— Description of the task —
Lines holding the string "Nathan" in the listing below are to be copied.

— Information given —
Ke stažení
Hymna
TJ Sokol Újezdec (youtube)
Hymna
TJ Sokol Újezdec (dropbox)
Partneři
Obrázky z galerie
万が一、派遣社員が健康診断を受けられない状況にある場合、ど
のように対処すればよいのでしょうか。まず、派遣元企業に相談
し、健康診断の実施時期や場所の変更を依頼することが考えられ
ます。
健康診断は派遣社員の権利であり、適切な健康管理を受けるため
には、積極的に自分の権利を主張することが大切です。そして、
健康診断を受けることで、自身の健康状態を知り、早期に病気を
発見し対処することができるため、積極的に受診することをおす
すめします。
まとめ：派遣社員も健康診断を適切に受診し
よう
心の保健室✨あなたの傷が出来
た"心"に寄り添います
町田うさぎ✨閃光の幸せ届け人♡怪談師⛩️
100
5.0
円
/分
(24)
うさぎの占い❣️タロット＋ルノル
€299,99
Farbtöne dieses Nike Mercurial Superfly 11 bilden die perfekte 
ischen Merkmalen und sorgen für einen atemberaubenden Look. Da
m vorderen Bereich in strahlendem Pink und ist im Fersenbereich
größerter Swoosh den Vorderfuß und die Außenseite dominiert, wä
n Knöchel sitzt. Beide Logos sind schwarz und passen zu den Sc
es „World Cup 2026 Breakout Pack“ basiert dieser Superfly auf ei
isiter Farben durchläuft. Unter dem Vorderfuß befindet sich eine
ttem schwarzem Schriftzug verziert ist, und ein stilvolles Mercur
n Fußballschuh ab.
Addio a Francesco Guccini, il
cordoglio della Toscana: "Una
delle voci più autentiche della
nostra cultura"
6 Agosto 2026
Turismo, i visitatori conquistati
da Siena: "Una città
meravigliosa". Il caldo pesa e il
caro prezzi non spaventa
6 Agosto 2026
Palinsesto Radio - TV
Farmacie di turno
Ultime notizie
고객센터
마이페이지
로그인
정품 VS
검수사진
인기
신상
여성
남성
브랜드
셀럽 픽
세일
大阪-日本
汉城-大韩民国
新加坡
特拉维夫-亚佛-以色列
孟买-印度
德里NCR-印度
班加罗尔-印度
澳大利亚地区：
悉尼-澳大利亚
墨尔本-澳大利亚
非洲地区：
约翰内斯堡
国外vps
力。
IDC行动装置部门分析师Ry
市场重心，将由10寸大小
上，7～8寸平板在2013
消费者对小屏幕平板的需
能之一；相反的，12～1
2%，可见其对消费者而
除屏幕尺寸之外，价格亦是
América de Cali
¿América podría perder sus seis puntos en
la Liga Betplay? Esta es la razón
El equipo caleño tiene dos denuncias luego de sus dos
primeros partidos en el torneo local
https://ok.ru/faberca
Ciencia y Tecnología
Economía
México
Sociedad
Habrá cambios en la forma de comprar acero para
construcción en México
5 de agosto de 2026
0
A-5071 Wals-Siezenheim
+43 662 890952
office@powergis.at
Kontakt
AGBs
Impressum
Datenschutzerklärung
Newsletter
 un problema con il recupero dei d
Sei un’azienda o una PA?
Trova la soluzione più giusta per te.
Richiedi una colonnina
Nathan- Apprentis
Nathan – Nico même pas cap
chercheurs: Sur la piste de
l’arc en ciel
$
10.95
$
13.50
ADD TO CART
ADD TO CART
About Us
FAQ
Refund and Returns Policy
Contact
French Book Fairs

— Solution for this exercise —
Nathan- Apprentis
Nathan – Nico même pas cap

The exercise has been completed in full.